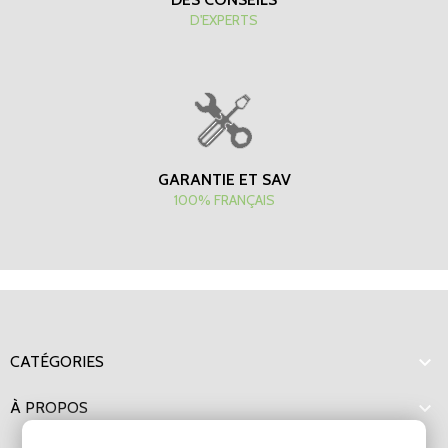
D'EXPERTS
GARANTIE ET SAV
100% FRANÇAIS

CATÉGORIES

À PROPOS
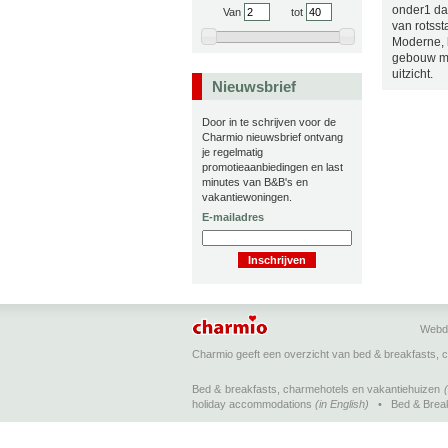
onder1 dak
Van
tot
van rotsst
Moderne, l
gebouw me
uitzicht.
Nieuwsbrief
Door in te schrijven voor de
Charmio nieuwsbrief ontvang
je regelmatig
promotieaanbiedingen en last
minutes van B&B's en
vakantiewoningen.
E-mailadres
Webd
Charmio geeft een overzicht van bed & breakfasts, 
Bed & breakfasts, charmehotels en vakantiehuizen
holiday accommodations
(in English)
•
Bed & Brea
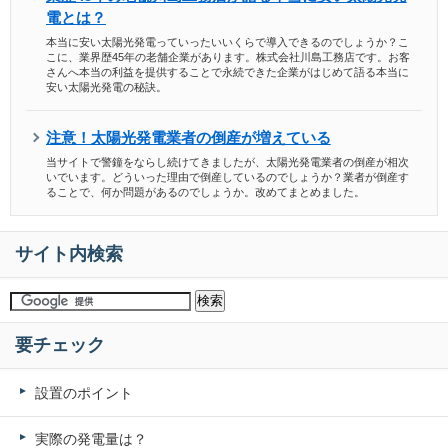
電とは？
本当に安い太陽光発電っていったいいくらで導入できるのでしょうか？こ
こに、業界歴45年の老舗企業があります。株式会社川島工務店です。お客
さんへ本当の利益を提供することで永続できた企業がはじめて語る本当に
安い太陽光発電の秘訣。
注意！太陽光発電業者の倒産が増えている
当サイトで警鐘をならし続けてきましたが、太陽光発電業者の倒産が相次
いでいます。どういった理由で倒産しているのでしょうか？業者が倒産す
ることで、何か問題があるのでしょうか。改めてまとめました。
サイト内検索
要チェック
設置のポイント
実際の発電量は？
━━━━━━━━━━━━━━━━━━━━━━━━━━━━━━
Find where the line with "promotieaanbiedingen en last" sits in the material above and where the line with "こに、業界歴45年の老舗企業があります。株式会社川島工務店です。お客" sits. Set down exactly the lines from the first to the second, both included and nothing else, without pictures.

- YOUR SOLUTION
promotieaanbiedingen en last
minutes van B&B's en
vakantiewoningen.
E-mailadres
Webd
Charmio geeft een overzicht van bed & breakfasts, 
Bed & breakfasts, charmehotels en vakantiehuizen
holiday accommodations
(in English)
•
Bed & Brea
電とは？
本当に安い太陽光発電っていったいいくらで導入できるのでしょうか？こ
こに、業界歴45年の老舗企業があります。株式会社川島工務店です。お客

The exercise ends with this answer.